I bought 4 season tickets this year ($999 per ticket, 200s). I got them pretty close to start of season so they have to be about as bad as any season ticket holder that pays that price could have. I figured I'd go to half the games, sell the rest, and see if it turned out to be a good deal or not by end of the year. I just sold the last of my tickets for regular season, so here are the results:
Spent $999 on tickets, so that is average cost of $22.70 per ticket. The actual 'face value' of each ticket varied from $10 (first pre-season) to $43 (heat/lakers) and added up to $999. I used the tickets for 20 games, and sold tickets to 24 games. The games I went to had a total face value of $437, and to just buy those same tickets from reseller market online would have cost me $567. The games I sold had a total face value of $567, and I sold those tickets online (combination of online 3rd party resellers and direct sales to people) for net (after taking out all the fees and just counting cash I got) for $756. So, in total I ended up paying $244 for the 20 games I went to, which is $12.44 per ticket, compared to what it would have cost me to go buy those tickets online would have been $29.08 per ticket.

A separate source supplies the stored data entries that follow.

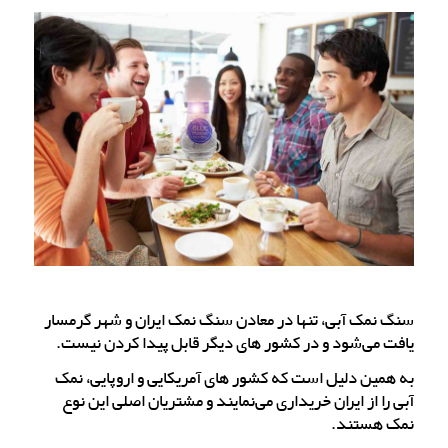
سنگ نمک آبی، تنها در معادن سنگ نمک ایران و شهر گرمسار
یافت می‌شود و در کشور های دیگر قابل پیدا کردن نیست.
به همین دلیل است که کشور های آمریکایی و اروپایی، نمک
آبی را از ایران خریداری می‌نمایند و مشتریان اصلی این نوع
نمک هستند.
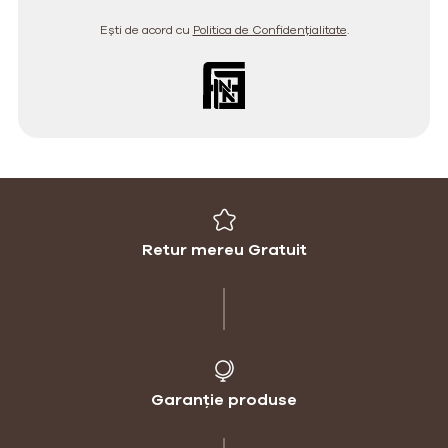
Ești de acord cu
Politica de Confidențialitate
.
Retur mereu Gratuit
Garanție produse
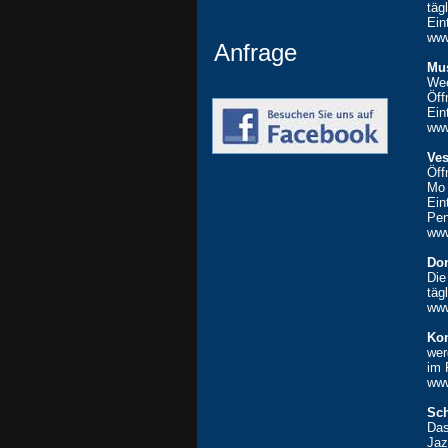
täg
Ein
www
Anfrage
Mu
Wec
Öff
Ein
ww
Ves
Öff
Mo 
Ein
Pen
ww
Don
Die
täg
www
Kon
wer
im 
www
Sch
Das
Jaz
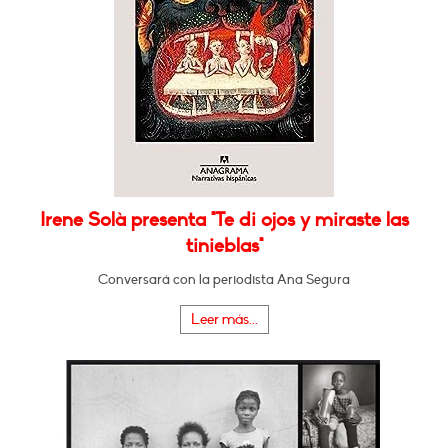
Irene Solà presenta "Te di ojos y miraste las
tinieblas"
Conversará con la periodista Ana Segura
Leer más...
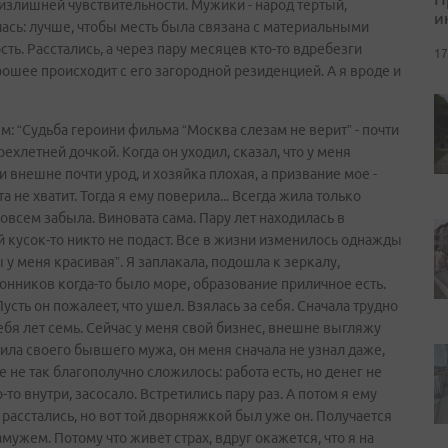
 излишней чувствительности. Мужики - народ тертый,
и
лась: лучше, чтобы месть была связана с материальными
ть. Расстались, а через пару месяцев кто-то вдребезги
17
ошее происходит с его загородной резиденцией. А я вроде и
м: “Судьба героини фильма “Москва слезам не верит” - почти
рехлетней дочкой. Когда он уходил, сказал, что у меня
и внешне почти урод, и хозяйка плохая, а призвание мое -
 не хватит. Тогда я ему поверила... Всегда жила только
овсем забыла. Виновата сама. Пару лет находилась в
кусок-то никто не подаст. Все в жизни изменилось однажды
ы у меня красивая”. Я заплакала, подошла к зеркалу,
лонников когда-то было море, образование приличное есть.
Пусть он пожалеет, что ушел. Взялась за себя. Сначала трудно
себя лет семь. Сейчас у меня свой бизнес, внешне выгляжу
ила своего бывшего мужа, он меня сначала не узнал даже,
все не так благополучно сложилось: работа есть, но денег не
-то внутри, засосало. Встретились пару раз. А потом я ему
 расстались, но вот той дворняжкой был уже он. Получается
замужем. Потому что живет страх, вдруг окажется, что я на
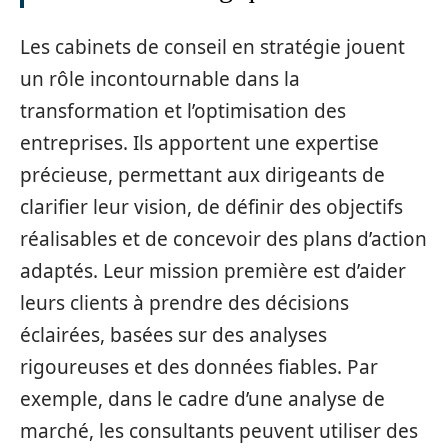
Les cabinets de conseil en stratégie jouent
un rôle incontournable dans la
transformation et l’optimisation des
entreprises. Ils apportent une expertise
précieuse, permettant aux dirigeants de
clarifier leur vision, de définir des objectifs
réalisables et de concevoir des plans d’action
adaptés. Leur mission première est d’aider
leurs clients à prendre des décisions
éclairées, basées sur des analyses
rigoureuses et des données fiables. Par
exemple, dans le cadre d’une analyse de
marché, les consultants peuvent utiliser des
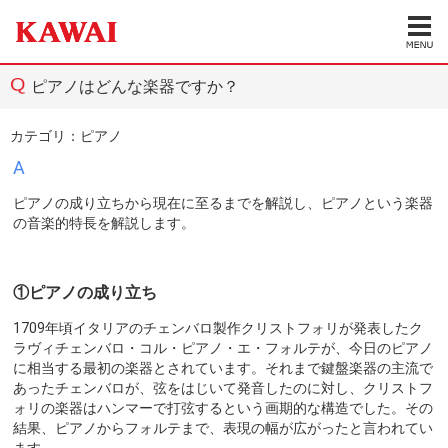
ピアノはどんな楽器ですか？
カテゴリ：
ピアノ
A
ピアノの成り立ちから現在に至るまでを解説し、ピアノという楽器
の音楽的特長を解説します。
①ピアノの成り立ち
1709年頃イタリアのチェンバロ製作クリストフォリが発表したク
ラヴィチェンバロ・コル・ピアノ・エ・フォルテが、今日のピアノ
に相当する最初の楽器とされています。それまで鍵盤楽器の主流で
あったチェンバロが、弦をはじいて発音したのに対し、クリストフ
ォリの楽器はハンマーで打弦するという画期的な構造でした。その
結果、ピアノからフォルテまで、表現の幅が広がったと言われてい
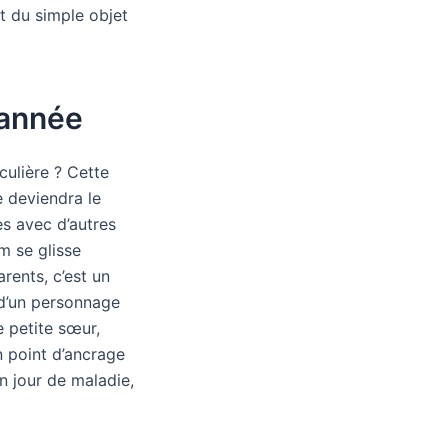
nt du simple objet
’année
culière ? Cette
e deviendra le
es avec d’autres
cm se glisse
rents, c’est un
 d’un personnage
e petite sœur,
n point d’ancrage
n jour de maladie,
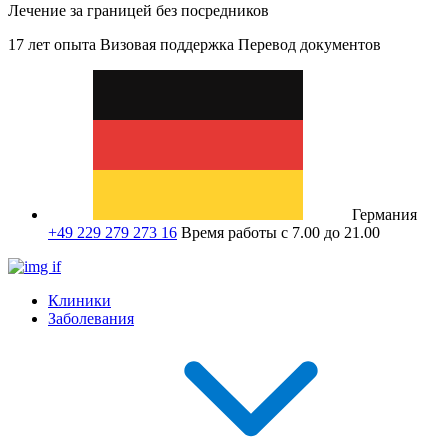
Лечение за границей без посредников
17 лет опыта
Визовая поддержка
Перевод документов
Германия
+49 229 279 273 16
Время работы с 7.00 до 21.00
Клиники
Заболевания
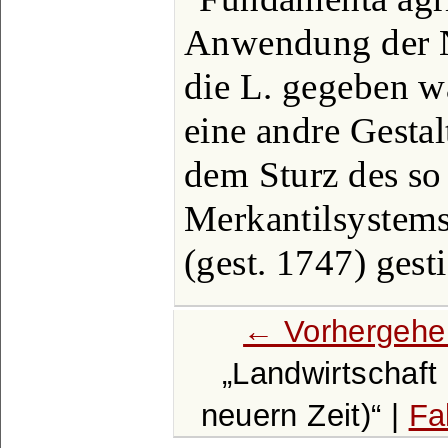
Anwendung der N
die L. gegeben w
eine andre Gestal
dem Sturz des so
Merkantilsystem
(gest. 1747) gest
← Vorhergehe
Landwirtschaft 
neuern Zeit)
|
Fa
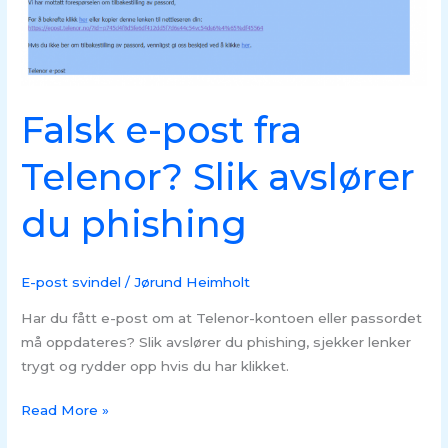
avslører
du
phishing
Falsk e-post fra
Telenor? Slik avslører
du phishing
E-post svindel
/
Jørund Heimholt
Har du fått e-post om at Telenor-kontoen eller passordet
må oppdateres? Slik avslører du phishing, sjekker lenker
trygt og rydder opp hvis du har klikket.
Read More »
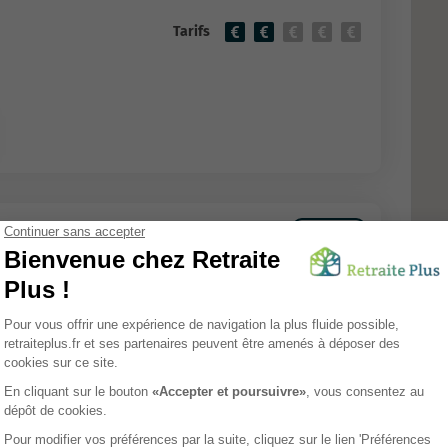
Tarifs
 Bourgade
EHPAD
Tarifs
Avis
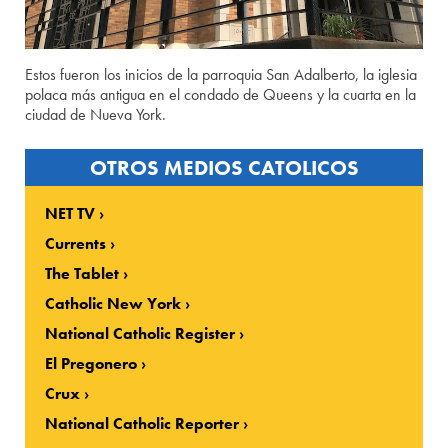
Estos fueron los inicios de la parroquia San Adalberto, la iglesia
polaca más antigua en el condado de Queens y la cuarta en la
ciudad de Nueva York.
OTROS MEDIOS CATOLICOS
NET TV
Currents
The Tablet
Catholic New York
National Catholic Register
El Pregonero
Crux
National Catholic Reporter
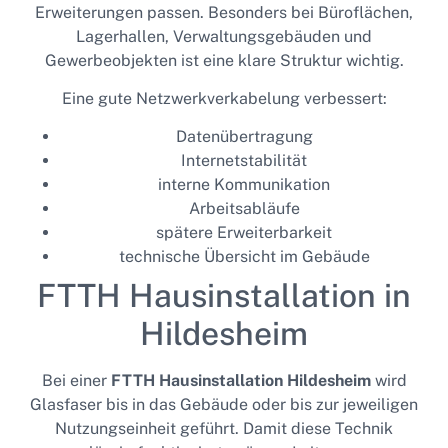
Erweiterungen passen. Besonders bei Büroflächen,
Lagerhallen, Verwaltungsgebäuden und
Gewerbeobjekten ist eine klare Struktur wichtig.
Eine gute Netzwerkverkabelung verbessert:
Datenübertragung
Internetstabilität
interne Kommunikation
Arbeitsabläufe
spätere Erweiterbarkeit
technische Übersicht im Gebäude
FTTH Hausinstallation in
Hildesheim
Bei einer
FTTH Hausinstallation Hildesheim
wird
Glasfaser bis in das Gebäude oder bis zur jeweiligen
Nutzungseinheit geführt. Damit diese Technik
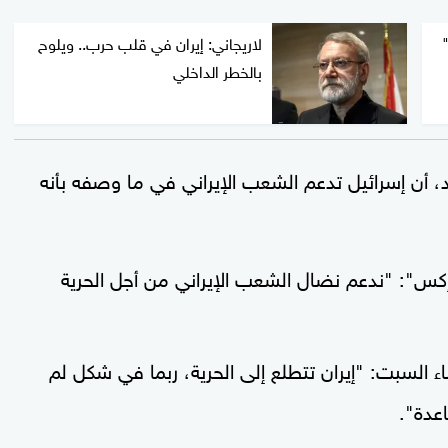
لاريجاني: إيران في قلب حرب.. ويلوح
بالخطر الداخلي
، أن إسرائيل تدعم الشعب الإيراني في ما وصفه بأنه
س": "ندعم نضال الشعب الإيراني من أجل الحرية
ء السبت: "إيران تتطلع إلى الحرية، ربما في شكل لم
عدة".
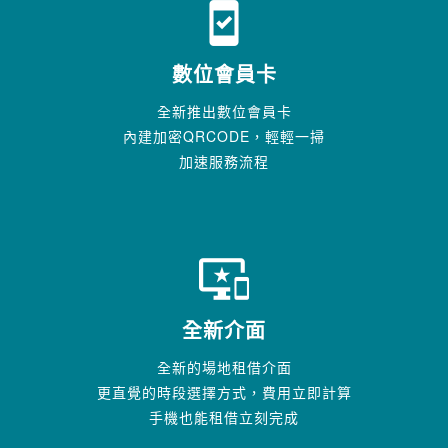
system_security_update_good
數位會員卡
全新推出數位會員卡
內建加密QRCODE，輕輕一掃
加速服務流程
important_devices
全新介面
全新的場地租借介面
更直覺的時段選擇方式，費用立即計算
手機也能租借立刻完成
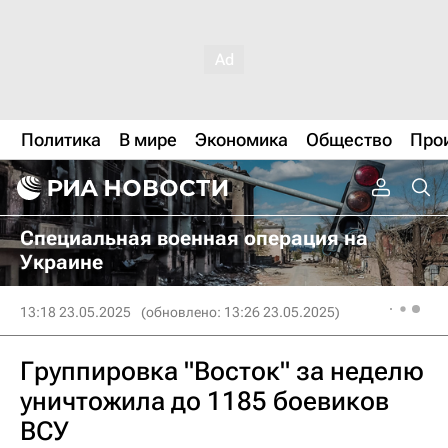
Политика
В мире
Экономика
Общество
Про
Специальная военная операция на
Украине
13:18 23.05.2025
(обновлено: 13:26 23.05.2025)
Группировка "Восток" за неделю
уничтожила до 1185 боевиков
ВСУ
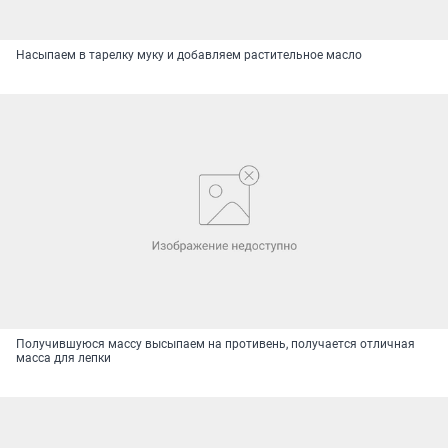
Насыпаем в тарелку муку и добавляем растительное масло
Получившуюся массу высыпаем на противень, получается отличная
масса для лепки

Of the 44 games, 25 of them you could probably attend for less than what season ticket holders are paying face value for tickets, but then theres about 12 that its a wash, and another 7 that were worth a substantial amount more than face value that offset all the ones you are taking a loss on.
Overall, Hawks season tickets turn out to be a pretty good deal, although dealing with the selling of all the extras make it more hassle than its worth unless you are having fun with it or attending well more than half the games.
I looked at the Hawks "Flex Plan" as well. If you only got a flex plan for Heat, Lakers, Celtics, & Knicks games, then I think that could turn out for you slightly better than buying any other way, but its still overpriced for every other game where you can buy from a season ticket holder taking a loss on the 25 games going for under face value, and for the other dozen games since the flex cost is still double to triple the season ticket holder cost, you can still end up getting tickets for those games from 3rd party sellers cheaper than direct from hawks.
And I don't comprehend why anyone would buy tickets for hardly any single games ever for Hawks from Ticketmaster/box office direct.
I have a lot more data, but thought maybe that might be interesting to someone...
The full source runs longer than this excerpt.